Alors accrochez-vous, on se plonge ensemble dans les méandres de cette théorie, généralement abordée pendant la deuxième année de droit et parfois en Introduction au droit. C’est parti pour un voyage éclairant !

I. La loi-écran : un concept à approfondir

1. La loi-écran en quelques mots

En clair, qu’est-ce que la théorie de la loi-écran ?

En Droit administratif, on parle de loi-écran (ou théorie de l’écran législatif) pour décrire cette jurisprudence selon laquelle le juge administratif refuse de censurer un acte administratif inconstitutionnel pris sur le fondement d’une loi. Pourquoi cette attitude ? Car un tel contrôle reviendrait nécessairement à reconnaître l’inconstitutionnalité de la loi, et seul le Conseil constitutionnel peut contrôler la constitutionnalité de cette dernière.
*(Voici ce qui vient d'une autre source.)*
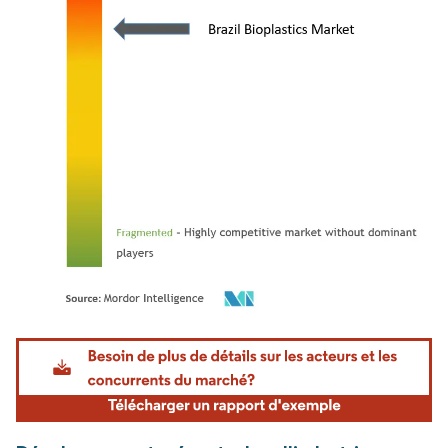
Image © Mordor Intelligence. La réutilisation nécessite une attribution sous CC BY 4.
Mais au fait, pourquoi parle-t-on de « loi-écran » ?

Lorsque l’acte administratif n’est pas fondé sur une loi (le règlement est « autonome »), le Conseil d’État peut aisément contrôler sa constitutionnalité, c’est-à-dire vérifier sa compatibilité par rapport au bloc de constitutionnalité. Cependant, lorsqu’un acte administratif est fondé sur une loi (règlement d’application), cette dernière fait office d’« écran » entre ledit acte et la Constitution. En conséquence, la loi empêche le Conseil d’État de contrôler la constitutionnalité de ce décret, car cela reviendrait à contrôler la constitutionnalité de la loi elle-même.
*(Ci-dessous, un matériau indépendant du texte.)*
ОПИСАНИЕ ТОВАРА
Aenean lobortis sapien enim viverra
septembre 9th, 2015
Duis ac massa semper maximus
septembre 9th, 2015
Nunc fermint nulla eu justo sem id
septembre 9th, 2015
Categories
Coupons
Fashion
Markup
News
Par conséquent, l’acte administratif, même s’il est inconstitutionnel, échappe au contrôle du Conseil d’État dès lors qu’il est conforme à la loi et qu’il a été pris pour son application.

À titre de rappel, dans le langage courant, un écran est un objet interposé qui dissimule ou protège. En étirant cette métaphore de la « loi-écran », on peut dire que la loi sert d’écran pour protéger l’acte administratif d’un éventuel contrôle de constitutionnalité.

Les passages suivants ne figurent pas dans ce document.